I'm not sure if I should ask here or over at math.stackexchange.com, but I think here it's a bit more fitting. This question stems from a homework problem:

Definition:

Given some class of formulas $Q$ we call a cardinal $\kappa$ $Q$-weakly indescribable if for every $Q$-sentence $\phi$ and $R\subset\kappa$, $\langle\kappa,\in,R\rangle\models\phi$ implies that there is some $\alpha<\kappa$ such that $\langle\alpha,\in,R\cap\alpha\rangle\models\phi$.

Background:

The exercise asks to show that $\kappa$ is $\Pi_0^1$-weakly indescribable exactly when it is regular. One part (namely that a regular cardinal is $\Pi_0^1$-weakly indescribable) is easy, but I am unsure about the other direction. If we had $R\subset\kappa\times\kappa$ then it would be fairly easy to "code" the singularity of $\kappa$ into $R$, but I don't see how to do this when $R$ is a subset of $\kappa$. Of course, we have that $\kappa$ can be mapped injectively onto $\kappa\times\kappa$ but -at least to the best of my knowledge- that would require some form of inductive definition, which on principle uses functions, objects that do not exist when our universe is $\langle\kappa,\in,R\rangle$.

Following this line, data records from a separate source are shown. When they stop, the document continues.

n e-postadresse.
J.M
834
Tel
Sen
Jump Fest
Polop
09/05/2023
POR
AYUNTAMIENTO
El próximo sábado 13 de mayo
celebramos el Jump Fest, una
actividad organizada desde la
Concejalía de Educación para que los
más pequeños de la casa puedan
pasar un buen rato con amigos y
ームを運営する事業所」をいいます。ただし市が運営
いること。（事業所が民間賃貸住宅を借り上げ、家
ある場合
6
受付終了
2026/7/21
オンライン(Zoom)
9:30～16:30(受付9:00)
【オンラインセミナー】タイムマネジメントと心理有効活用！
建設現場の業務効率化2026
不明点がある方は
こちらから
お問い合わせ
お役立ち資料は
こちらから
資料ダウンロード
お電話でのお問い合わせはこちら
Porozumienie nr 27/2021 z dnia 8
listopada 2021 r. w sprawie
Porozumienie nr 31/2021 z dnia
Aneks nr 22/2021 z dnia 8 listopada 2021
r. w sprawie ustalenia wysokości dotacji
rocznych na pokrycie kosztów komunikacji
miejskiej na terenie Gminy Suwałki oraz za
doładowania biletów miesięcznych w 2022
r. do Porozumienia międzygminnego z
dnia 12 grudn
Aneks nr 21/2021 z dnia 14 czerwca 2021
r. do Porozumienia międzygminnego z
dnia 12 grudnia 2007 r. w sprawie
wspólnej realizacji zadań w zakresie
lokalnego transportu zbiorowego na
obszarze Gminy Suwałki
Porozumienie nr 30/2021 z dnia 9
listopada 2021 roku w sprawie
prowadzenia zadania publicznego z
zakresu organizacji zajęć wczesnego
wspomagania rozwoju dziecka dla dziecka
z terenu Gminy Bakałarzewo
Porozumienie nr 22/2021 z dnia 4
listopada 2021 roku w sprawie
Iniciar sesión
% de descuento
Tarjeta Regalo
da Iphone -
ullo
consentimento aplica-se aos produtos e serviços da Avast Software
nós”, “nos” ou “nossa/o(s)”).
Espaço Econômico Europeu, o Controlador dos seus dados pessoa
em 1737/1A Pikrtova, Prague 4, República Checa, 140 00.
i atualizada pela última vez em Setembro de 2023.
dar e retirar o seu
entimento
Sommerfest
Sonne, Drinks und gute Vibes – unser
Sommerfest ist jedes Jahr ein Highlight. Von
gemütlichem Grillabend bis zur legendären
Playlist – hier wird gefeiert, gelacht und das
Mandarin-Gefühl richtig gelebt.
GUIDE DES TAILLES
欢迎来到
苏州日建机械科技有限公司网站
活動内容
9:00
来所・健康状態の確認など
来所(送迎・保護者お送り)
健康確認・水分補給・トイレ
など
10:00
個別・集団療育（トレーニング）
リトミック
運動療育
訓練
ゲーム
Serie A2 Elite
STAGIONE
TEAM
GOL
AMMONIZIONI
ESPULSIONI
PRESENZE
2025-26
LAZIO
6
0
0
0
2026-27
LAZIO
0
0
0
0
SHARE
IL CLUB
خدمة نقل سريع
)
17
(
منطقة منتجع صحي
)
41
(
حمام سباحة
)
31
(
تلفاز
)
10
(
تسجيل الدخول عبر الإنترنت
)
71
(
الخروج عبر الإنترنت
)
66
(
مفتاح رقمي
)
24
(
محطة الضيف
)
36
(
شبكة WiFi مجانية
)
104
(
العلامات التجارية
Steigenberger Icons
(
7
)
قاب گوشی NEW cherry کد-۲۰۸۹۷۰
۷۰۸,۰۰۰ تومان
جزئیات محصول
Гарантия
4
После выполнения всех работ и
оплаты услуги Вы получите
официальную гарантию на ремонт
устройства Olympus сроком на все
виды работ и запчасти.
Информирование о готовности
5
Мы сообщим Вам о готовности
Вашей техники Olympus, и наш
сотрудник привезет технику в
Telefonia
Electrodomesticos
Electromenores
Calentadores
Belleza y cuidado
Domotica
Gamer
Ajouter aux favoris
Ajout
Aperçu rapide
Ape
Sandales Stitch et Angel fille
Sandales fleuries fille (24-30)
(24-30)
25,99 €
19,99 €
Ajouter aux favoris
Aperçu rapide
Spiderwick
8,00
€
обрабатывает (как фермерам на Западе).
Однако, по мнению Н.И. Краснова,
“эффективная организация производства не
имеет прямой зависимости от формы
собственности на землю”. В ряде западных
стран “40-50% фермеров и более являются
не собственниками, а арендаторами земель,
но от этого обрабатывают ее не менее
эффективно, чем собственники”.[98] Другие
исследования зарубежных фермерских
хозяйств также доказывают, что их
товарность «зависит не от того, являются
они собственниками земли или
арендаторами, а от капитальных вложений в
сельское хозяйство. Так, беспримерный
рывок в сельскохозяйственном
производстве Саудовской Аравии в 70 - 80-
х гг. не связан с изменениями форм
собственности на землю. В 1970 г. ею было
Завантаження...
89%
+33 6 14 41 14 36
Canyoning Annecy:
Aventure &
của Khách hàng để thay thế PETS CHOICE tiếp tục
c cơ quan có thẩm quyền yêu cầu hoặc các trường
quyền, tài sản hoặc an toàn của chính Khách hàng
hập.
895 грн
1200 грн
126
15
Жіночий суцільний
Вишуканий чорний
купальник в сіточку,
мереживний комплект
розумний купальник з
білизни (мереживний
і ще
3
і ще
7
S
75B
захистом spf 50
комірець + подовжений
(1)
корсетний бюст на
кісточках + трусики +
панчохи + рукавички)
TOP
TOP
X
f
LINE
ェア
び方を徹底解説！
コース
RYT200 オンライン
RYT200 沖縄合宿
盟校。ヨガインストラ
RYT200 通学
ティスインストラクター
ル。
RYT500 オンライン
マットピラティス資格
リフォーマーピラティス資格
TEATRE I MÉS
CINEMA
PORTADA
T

After giving it a lot of thought, I actually checked a paper by Levy ("The size of the indescribable cardinals") in which he uses binary predicates, and I also tried to find an old paper by Hanf and Scott ("Classifying inaccessible cardinals") but it turns out that the library threw away most of the Notices of AMS volumes when they moved to a smaller building.

So my question is:

Can we somehow define the bijection inside $\langle\kappa,\in,R\rangle$, or on? And if not is there some other way to prove this?

Thanks,


Disclosure: Even though this is formally homework, we are allowed to use that $R\subseteq\kappa\times\kappa$. Hence this is more of a personal question that arose from the fact that I got stuck on this for a long time.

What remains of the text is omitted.